-------- Provided material

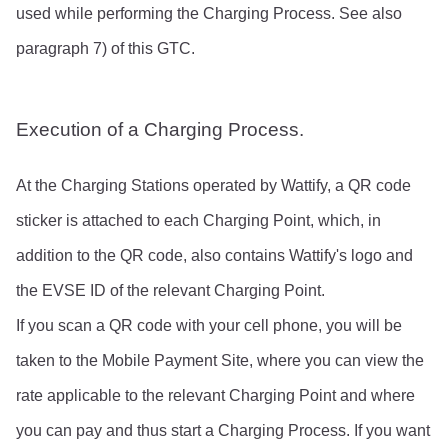
used while performing the Charging Process. See also 
paragraph 7) of this GTC.
Execution of a Charging Process.
At the Charging Stations operated by Wattify, a QR code 
sticker is attached to each Charging Point, which, in 
addition to the QR code, also contains Wattify's logo and 
the EVSE ID of the relevant Charging Point.
If you scan a QR code with your cell phone, you will be 
taken to the Mobile Payment Site, where you can view the 
rate applicable to the relevant Charging Point and where 
you can pay and thus start a Charging Process. If you want 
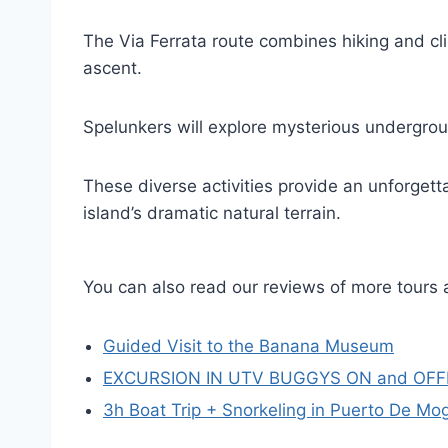
The Via Ferrata route combines hiking and cl
ascent.
Spelunkers will explore mysterious undergro
These diverse activities provide an unforgetta
island’s dramatic natural terrain.
You can also read our reviews of more tours 
Guided Visit to the Banana Museum
EXCURSION IN UTV BUGGYS ON and OF
3h Boat Trip + Snorkeling in Puerto De Mo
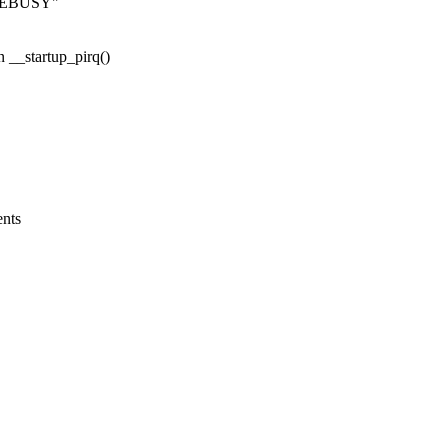
s -EBUSY"
n __startup_pirq()
ents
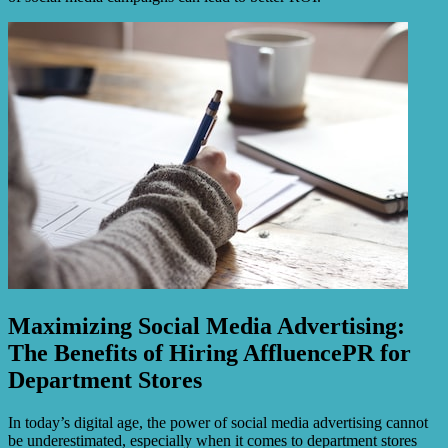
Maximizing Social Media Advertising:
The Benefits of Hiring AffluencePR for
Department Stores
In today’s digital age, the power of social media advertising cannot
be underestimated, especially when it comes to department stores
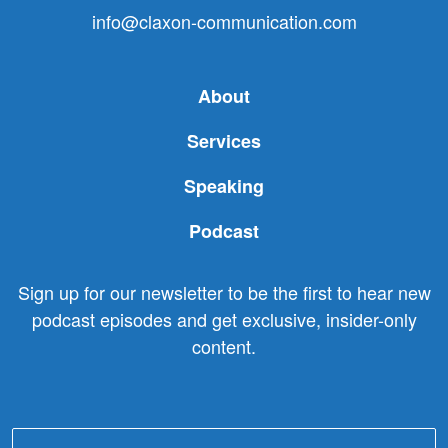
info@claxon-communication.com
About
Services
Speaking
Podcast
Sign up for our newsletter to be the first to hear new
podcast episodes and get exclusive, insider-only
content.
Email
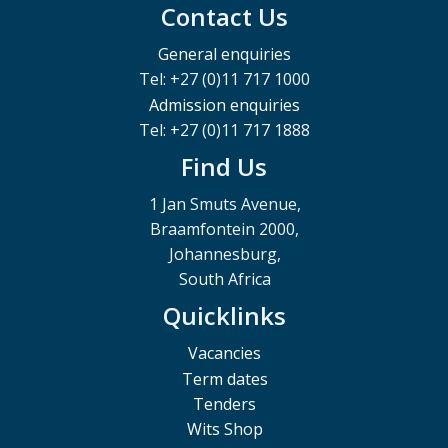
Contact Us
General enquiries
Tel: +27 (0)11 717 1000
Admission enquiries
Tel: +27 (0)11 717 1888
Find Us
1 Jan Smuts Avenue,
Braamfontein 2000,
Johannesburg,
South Africa
Quicklinks
Vacancies
Term dates
Tenders
Wits Shop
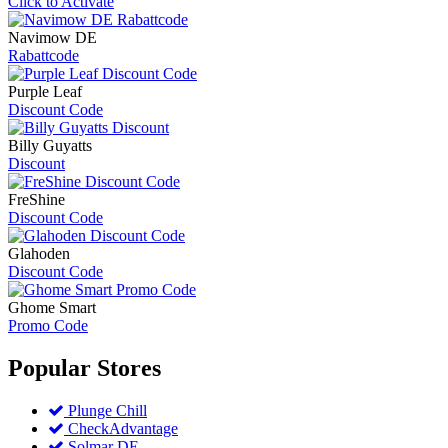
Click to Activate
Navimow DE
Rabattcode
Purple Leaf
Discount Code
Billy Guyatts
Discount
FreShine
Discount Code
Glahoden
Discount Code
Ghome Smart
Promo Code
Popular
Stores
Plunge Chill
CheckAdvantage
Solmar DE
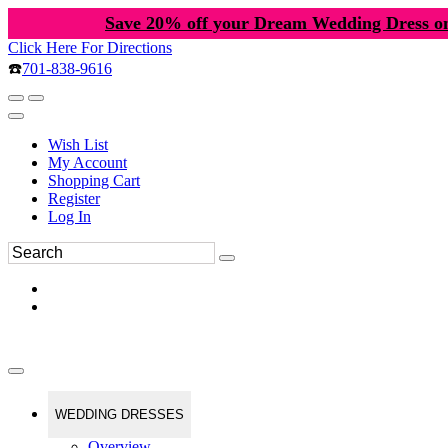
Save 20% off your Dream Wedding Dress o
Click Here For Directions
☎️
701-838-9616
Wish List
My Account
Shopping Cart
Register
Log In
WEDDING DRESSES
Overview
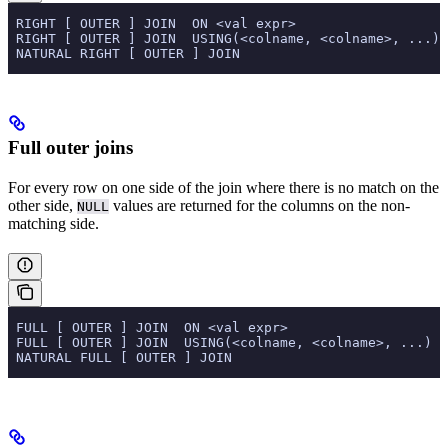
 RIGHT [ OUTER ] JOIN  ON <val expr>
 RIGHT [ OUTER ] JOIN  USING(<colname, <colname>, ...)
 NATURAL RIGHT [ OUTER ] JOIN
Full outer joins
For every row on one side of the join where there is no match on the
other side,
values are returned for the columns on the non-
NULL
matching side.
 FULL [ OUTER ] JOIN  ON <val expr>
 FULL [ OUTER ] JOIN  USING(<colname, <colname>, ...)
 NATURAL FULL [ OUTER ] JOIN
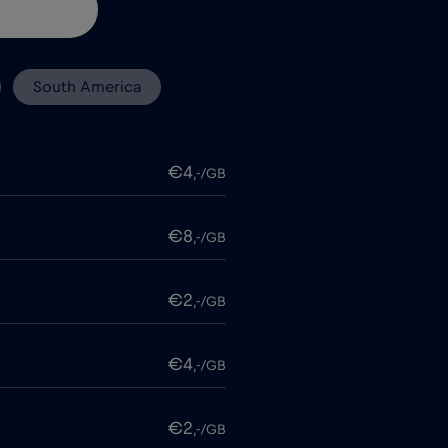
South America
€4
,-/GB
€8
,-/GB
€2
,-/GB
€4
,-/GB
€2
,-/GB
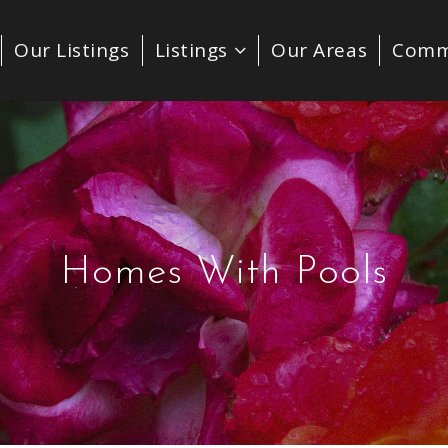
Our Listings
Listings
Our Areas
Comm
Homes With Pools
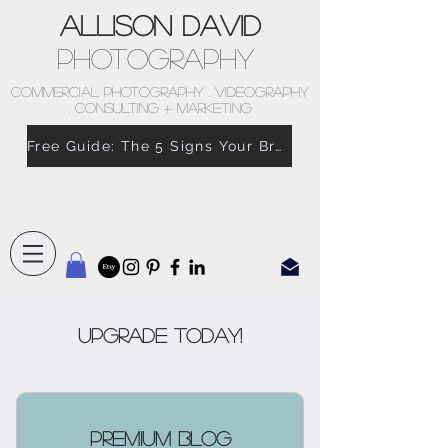
Allison David
Photography
COMMERCIAL PHOTOGRAPHY . VIDEOGRAPHY
. CONSULTING + MARKETING
Free Guide: The 5 Signs Your Brand Doesn’t Feel Like You
Upgrade Today!
Premium Blog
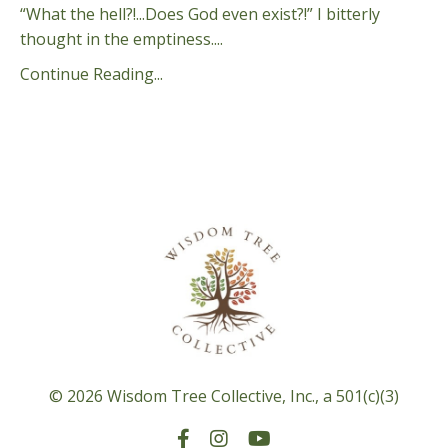
“What the hell?!...Does God even exist?!” I bitterly
thought in the emptiness.
...
Continue Reading...
© 2026 Wisdom Tree Collective, Inc., a 501(c)(3)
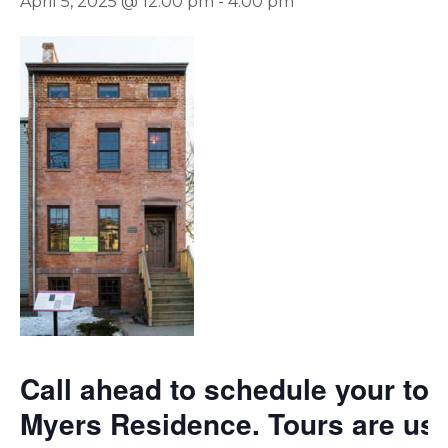
April 5, 2025 @ 12:00 pm
-
4:00 pm
Call ahead to schedule your tou
Myers Residence. Tours are usu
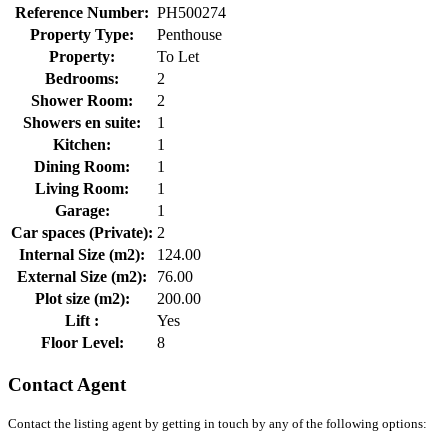
Reference Number:
PH500274
Property Type:
Penthouse
Property:
To Let
Bedrooms:
2
Shower Room:
2
Showers en suite:
1
Kitchen:
1
Dining Room:
1
Living Room:
1
Garage:
1
Car spaces (Private):
2
Internal Size (m2):
124.00
External Size (m2):
76.00
Plot size (m2):
200.00
Lift :
Yes
Floor Level:
8
Contact Agent
Contact the listing agent by getting in touch by any of the following options:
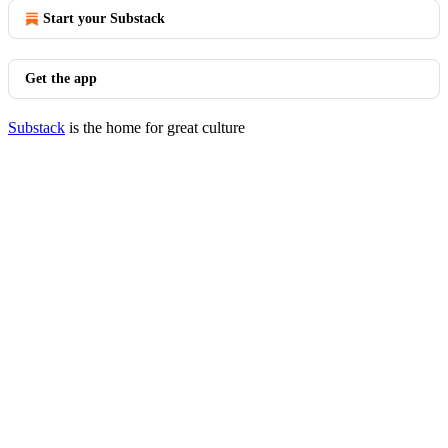
Start your Substack
Get the app
Substack
is the home for great culture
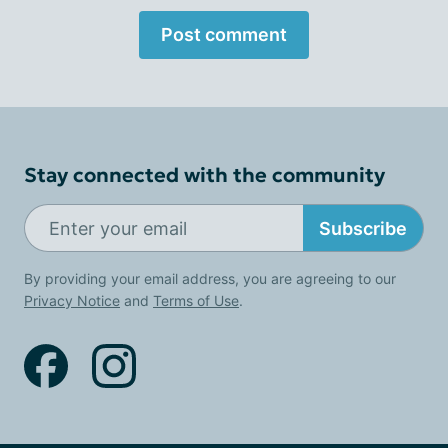
Post comment
Stay connected with the community
Subscribe
By providing your email address, you are agreeing to our
Privacy Notice
and
Terms of Use
.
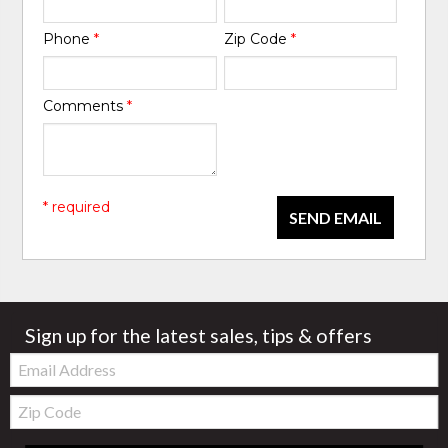
Phone
*
Zip Code
*
Comments
*
* required
SEND EMAIL
Sign up for the latest sales, tips & offers
Email:
Zip
Code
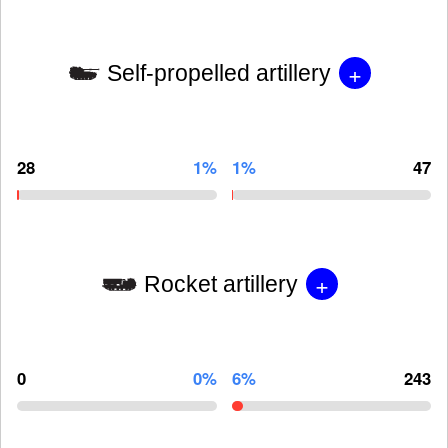
+
Self-propelled artillery
28
1%
1%
47
+
Rocket artillery
0
0%
6%
243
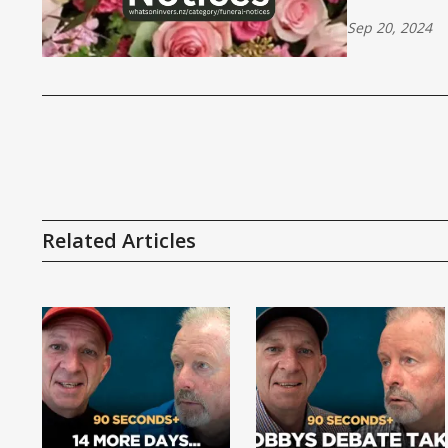
Sep 20, 2024
Related Articles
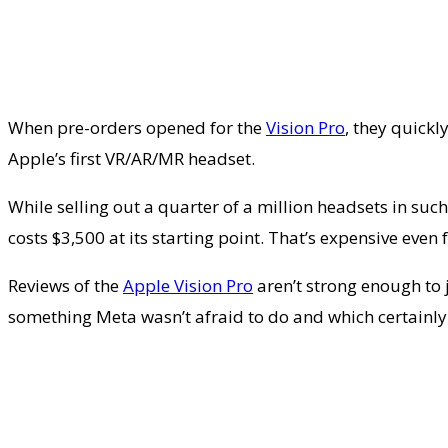
When pre-orders opened for the
Vision Pro
, they quickl
Apple’s first VR/AR/MR headset.
While selling out a quarter of a million headsets in such
costs $3,500 at its starting point. That’s expensive ev
Reviews of the
Apple Vision Pro
aren’t strong enough to j
something Meta wasn’t afraid to do and which certainl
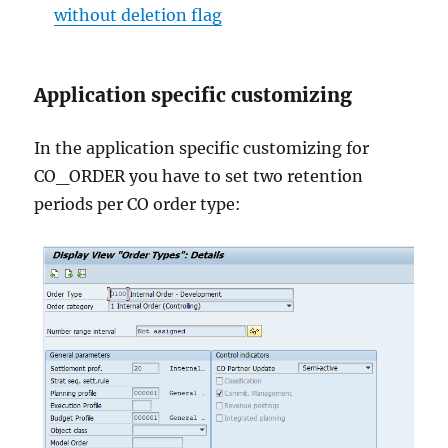
without deletion flag
Application specific customizing
In the application specific customizing for
CO_ORDER you have to set two retention
periods per CO order type:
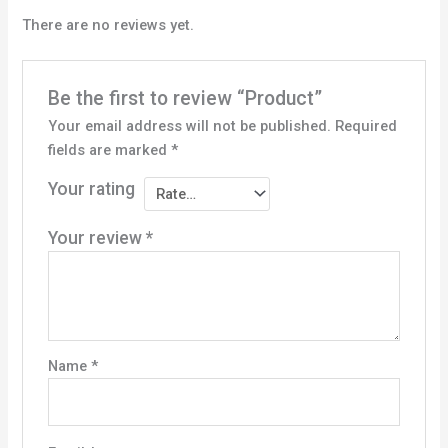
There are no reviews yet.
Be the first to review “Product”
Your email address will not be published.
Required
fields are marked
*
Your rating
Your review
*
Name
*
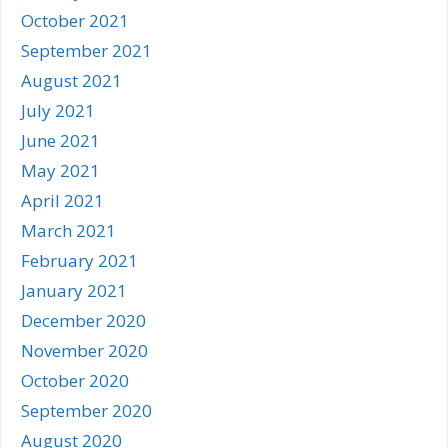
October 2021
September 2021
August 2021
July 2021
June 2021
May 2021
April 2021
March 2021
February 2021
January 2021
December 2020
November 2020
October 2020
September 2020
August 2020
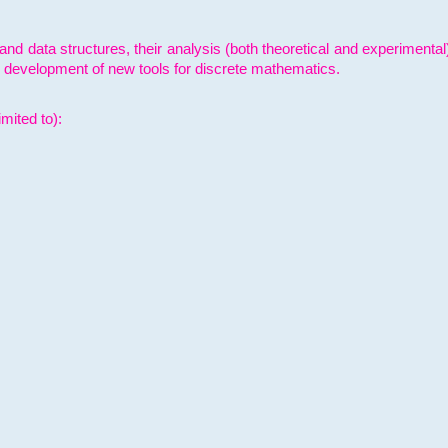
and data structures, their analysis (both theoretical and experimenta
e development of new tools for discrete mathematics.
mited to):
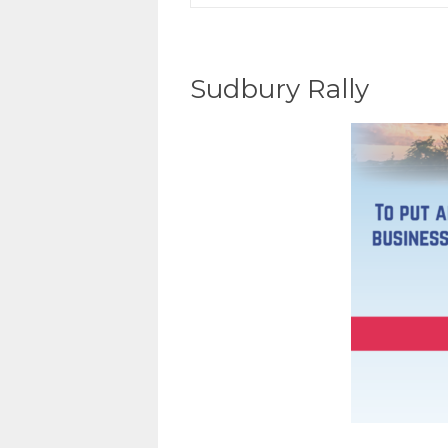
Sudbury Rally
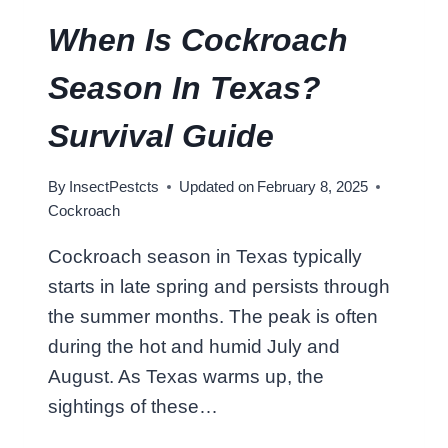
R
O
When Is Cockroach
A
C
Season In Texas?
H
W
Survival Guide
I
T
By
InsectPestcts
Updated on
February 8, 2025
H
Cockroach
A
S
Cockroach season in Texas typically
H
starts in late spring and persists through
O
E
the summer months. The peak is often
?
during the hot and humid July and
S
August. As Texas warms up, the
Q
sightings of these…
U
A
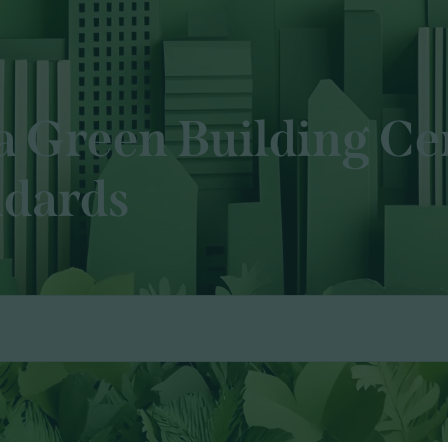
a Green Building Cer
ndards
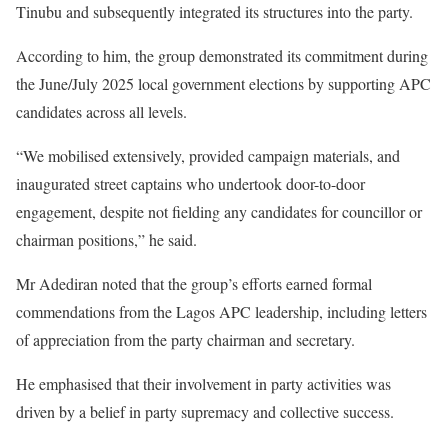
Tinubu and subsequently integrated its structures into the party.
According to him, the group demonstrated its commitment during
the June/July 2025 local government elections by supporting APC
candidates across all levels.
“We mobilised extensively, provided campaign materials, and
inaugurated street captains who undertook door-to-door
engagement, despite not fielding any candidates for councillor or
chairman positions,” he said.
Mr Adediran noted that the group’s efforts earned formal
commendations from the Lagos APC leadership, including letters
of appreciation from the party chairman and secretary.
He emphasised that their involvement in party activities was
driven by a belief in party supremacy and collective success.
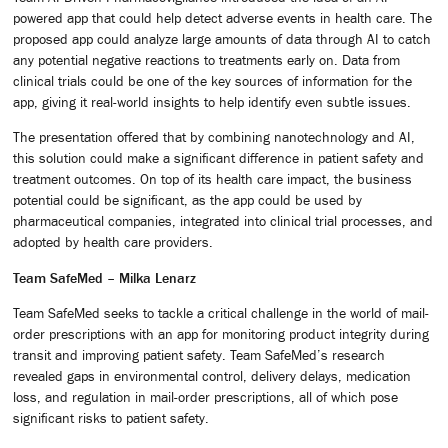
powered app that could help detect adverse events in health care. The
proposed app could analyze large amounts of data through AI to catch
any potential negative reactions to treatments early on. Data from
clinical trials could be one of the key sources of information for the
app, giving it real-world insights to help identify even subtle issues.
The presentation offered that by combining nanotechnology and AI,
this solution could make a significant difference in patient safety and
treatment outcomes. On top of its health care impact, the business
potential could be significant, as the app could be used by
pharmaceutical companies, integrated into clinical trial processes, and
adopted by health care providers.
Team SafeMed – Milka Lenarz
Team SafeMed seeks to tackle a critical challenge in the world of mail-
order prescriptions with an app for monitoring product integrity during
transit and improving patient safety. Team SafeMed’s research
revealed gaps in environmental control, delivery delays, medication
loss, and regulation in mail-order prescriptions, all of which pose
significant risks to patient safety.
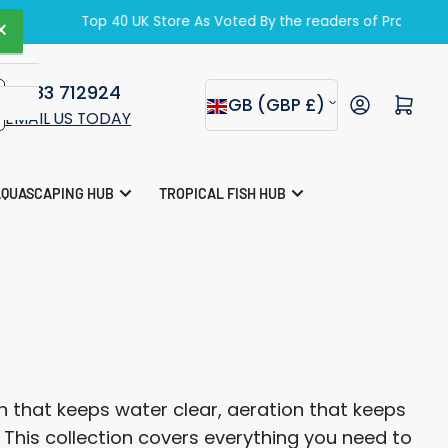
zine.
×
01283 712924
C
Open mini cart
GB (GBP £)
EMAIL US TODAY
o
u
AQUASCAPING HUB
TROPICAL FISH HUB
n
t
r
y
/
r
 that keeps water clear, aeration that keeps
e
. This collection covers everything you need to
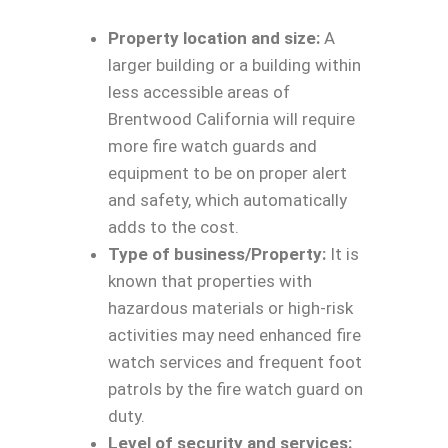
Property location and size:
A
larger building or a building within
less accessible areas of
Brentwood California will require
more fire watch guards and
equipment to be on proper alert
and safety, which automatically
adds to the cost.
Type of business/Property:
It is
known that properties with
hazardous materials or high-risk
activities may need enhanced fire
watch services and frequent foot
patrols by the fire watch guard on
duty.
Level of security and services:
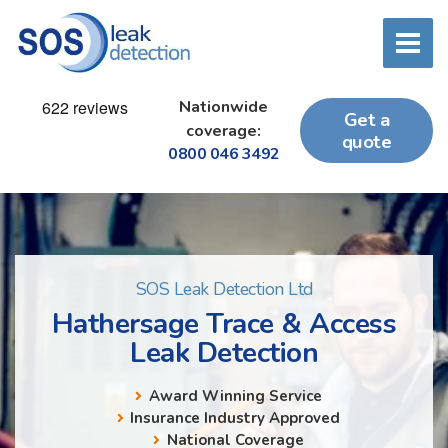
Nationwide
Get a
coverage:
quote
0800 046 3492
SOS Leak Detection Ltd
Hathersage Trace & Access
Leak Detection
Award Winning Service
Insurance Industry Approved
National Coverage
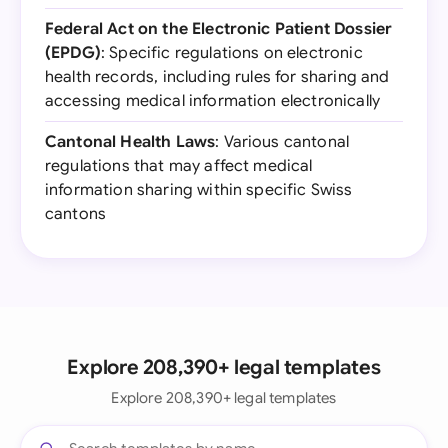
Federal Act on the Electronic Patient Dossier
(EPDG)
: Specific regulations on electronic
health records, including rules for sharing and
accessing medical information electronically
Cantonal Health Laws
: Various cantonal
regulations that may affect medical
information sharing within specific Swiss
cantons
Explore 208,390+ legal templates
Explore 208,390+ legal templates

----------------

Without any picture, return exactly the lines of the records above from the first through the line that contains "the EVSE ID of the relevant Charging Point.".

used while performing the Charging Process. See also 
paragraph 7) of this GTC.
Execution of a Charging Process.
At the Charging Stations operated by Wattify, a QR code 
sticker is attached to each Charging Point, which, in 
addition to the QR code, also contains Wattify's logo and 
the EVSE ID of the relevant Charging Point.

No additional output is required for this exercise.